Andrew Cotter with his dogs.

There has not been much to unite the nation in joy and laughter over the last few months apart, that is, from Andrew Cotter and his action-packed, heartwarming canine commentaries.

The broadcaster has been entertaining fans around the world after, on a whim, posting a video to Twitter, commentating on his two Labradors, Olive and Mabel, eating their breakfast. The 90-second clip, created out of boredom, went viral and within a few days millions of online fans flooded Andrew’s timeline to share their love for his two pups.

It was a moment, he says, that cut through the worrying headlines and brought people together – just when they needed it most.

“There’s no doubt that there’s still lots of horrible stuff on Twitter,” explained Andrew, who is one of the most recognisable voices in sports broadcasting, having covered events such as Wimbledon and the Olympics.

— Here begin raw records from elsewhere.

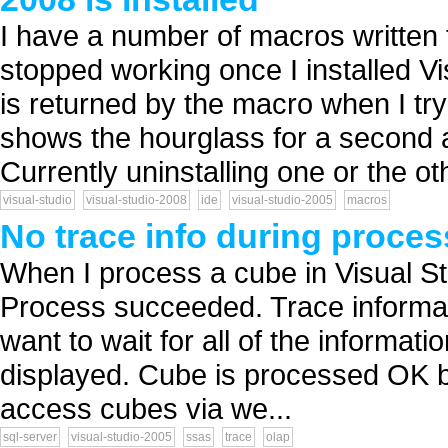
I have a number of macros written 
stopped working once I installed V
is returned by the macro when I tr
shows the hourglass for a second a
Currently uninstalling one or the oth
visual-studio
visual-studio-2008
ide
visual-studio-2005
macros
No trace info during proces
When I process a cube in Visual St
Process succeeded. Trace informatio
want to wait for all of the informati
displayed. Cube is processed OK by i
access cubes via we...
sql-server
visual-studio-2005
ssas
trace
olap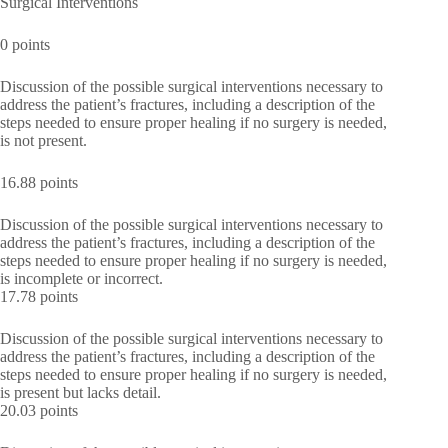
Surgical Interventions
0 points
Discussion of the possible surgical interventions necessary to
address the patient’s fractures, including a description of the
steps needed to ensure proper healing if no surgery is needed,
is not present.
16.88 points
Discussion of the possible surgical interventions necessary to
address the patient’s fractures, including a description of the
steps needed to ensure proper healing if no surgery is needed,
is incomplete or incorrect.
17.78 points
Discussion of the possible surgical interventions necessary to
address the patient’s fractures, including a description of the
steps needed to ensure proper healing if no surgery is needed,
is present but lacks detail.
20.03 points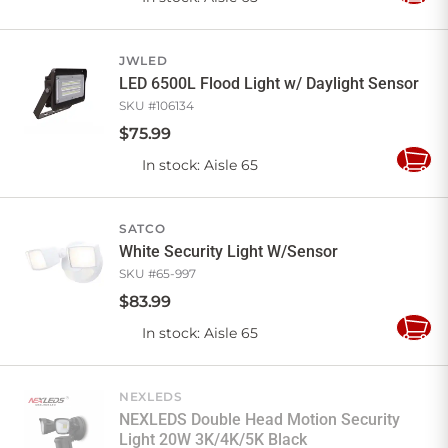
to
Cart
JWLED
LED 6500L Flood Light w/ Daylight Sensor
SKU #
106134
$
75
.
99
In stock
: Aisle 65
Add
to
Cart
SATCO
White Security Light W/Sensor
SKU #
65-997
$
83
.
99
In stock
: Aisle 65
Add
to
Cart
NEXLEDS
NEXLEDS Double Head Motion Security
Light 20W 3K/4K/5K Black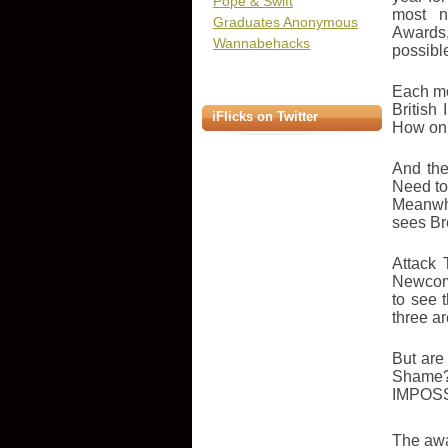
Pope & Swift
most n
Graduates Anonymous
Awards,
Wannabehacks
possibl
Each mo
British
iFlicks on Twitter
How on 
And the
Need to
Meanwhi
sees Bre
Attack 
Newcome
to see 
three ar
But are
Shame?
IMPOSS
The awa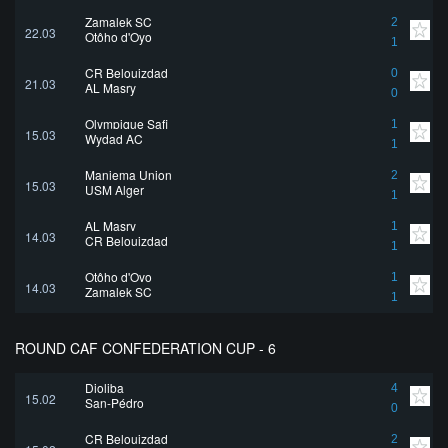
Zamalek SC
2
22.03
Otôho d'Oyo
1
CR Belouizdad
0
21.03
AL Masry
0
Olympique Safi
1
15.03
Wydad AC
1
Maniema Union
2
15.03
USM Alger
1
AL Masry
1
14.03
CR Belouizdad
1
Otôho d'Oyo
1
14.03
Zamalek SC
1
ROUND CAF CONFEDERATION CUP - 6
Djoliba
4
15.02
San-Pédro
0
CR Belouizdad
2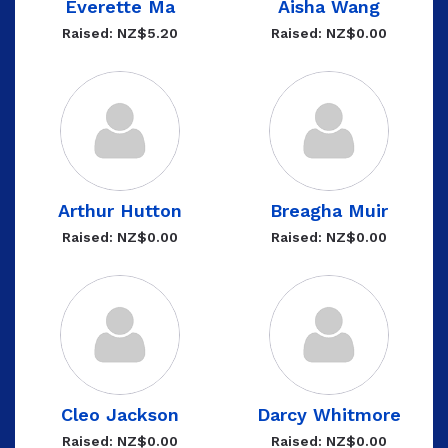
Everette Ma
Aisha Wang
Raised: NZ$5.20
Raised: NZ$0.00
Arthur Hutton
Breagha Muir
Raised: NZ$0.00
Raised: NZ$0.00
Cleo Jackson
Darcy Whitmore
Raised: NZ$0.00
Raised: NZ$0.00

“Of course, that’s not going to go away – especially at the moment with all the problems in the world. But, during lockdown, we’ve seen almost what social media was originally designed for, which has been lost along the way. It helps a lot of people connect who might not otherwise be able to connect and, during this year, that’s been pretty much everybody.

“That’s probably why the video took off in such a big way. When people are being positive and nice, you can’t help but be affected by that – just in the same way as when you see constant negativity.

“When it’s a constant feed of positivity you realise that humanity is maybe not doomed after all. There’s a lot to be positive and optimistic about even in the darkest of times.”

After the initial video, titled The Dog’s Breakfast Grand Final, Andrew posted a much-requested follow-up, Game of Bones, and a third, The Walk of Shame. With each post, Andrew’s follower count grew, from an initial 45,000, built over a decade, to a now staggering 400,000. The clips have been watched more than 50 million times, boosted by celebrity fans including actors Ryan Reynolds and Julianne Moore, and astronaut Tim Peake, something which, Andrew admits, still shocks him. He said: “The attraction the videos have still astounds me. Every day I find out some new people have enjoyed it.”


Last week, perhaps to the delight of the estimated 60,000 people who have messaged him over the past six months, Andrew published a book about the experience, exploring the unexpected popularity of his improvised videos, as well as the special bond he’s had with dogs since his childhood.

Having grown up in Ayrshire before moving south to pursue his broadcasting career, Andrew’s book-cum-memoir, Olive, Mabel & Me, fittingly, both starts and finishes in the Scottish countryside, and each chapter was initially going to be an exploration of his homeland.

Olive, left, joins Mabel in the pond in the Walk of Shame, the third of Andrew’s hit commentaries.

“I’ve lived in England for 20 years, but Scotland is my home and always will be,” explained the 47-year-old, who lives in Cheshire with his partner, Caroline. “My family all still live in Troon and in the Borders, and I get up there whenever I can. The Scottish mountains, for me, are just everything. I would be there with Olive and Mabel all the time, if I could. The book was originally supposed to be more about the mountains.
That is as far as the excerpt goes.